= DIRECTIONS =
How many of the lines below contain "Medical"? Reply with only that figure.

Collected data
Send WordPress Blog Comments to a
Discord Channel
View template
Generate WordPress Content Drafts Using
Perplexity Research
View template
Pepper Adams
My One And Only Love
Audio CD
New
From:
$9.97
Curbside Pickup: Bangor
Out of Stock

...

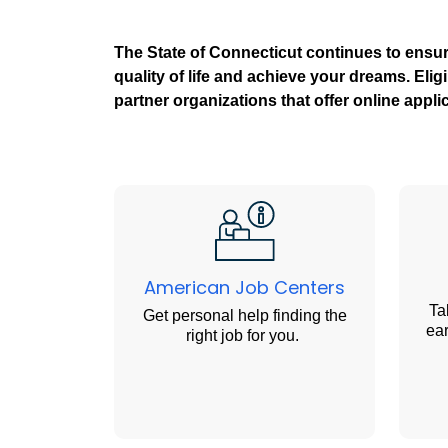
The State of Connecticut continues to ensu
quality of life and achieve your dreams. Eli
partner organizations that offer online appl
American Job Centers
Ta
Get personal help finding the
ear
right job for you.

---

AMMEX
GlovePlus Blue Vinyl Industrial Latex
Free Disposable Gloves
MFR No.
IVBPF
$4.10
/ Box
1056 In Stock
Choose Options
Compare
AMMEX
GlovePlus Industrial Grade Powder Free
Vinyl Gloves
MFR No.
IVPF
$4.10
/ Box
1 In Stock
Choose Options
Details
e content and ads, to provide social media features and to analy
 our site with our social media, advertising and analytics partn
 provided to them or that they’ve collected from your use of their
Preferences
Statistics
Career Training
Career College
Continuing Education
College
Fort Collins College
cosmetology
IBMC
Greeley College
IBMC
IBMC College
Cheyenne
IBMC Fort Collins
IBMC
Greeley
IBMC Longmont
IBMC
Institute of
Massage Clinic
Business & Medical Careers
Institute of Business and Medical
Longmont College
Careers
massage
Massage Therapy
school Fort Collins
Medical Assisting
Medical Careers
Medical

= ANSWER SECTION =
5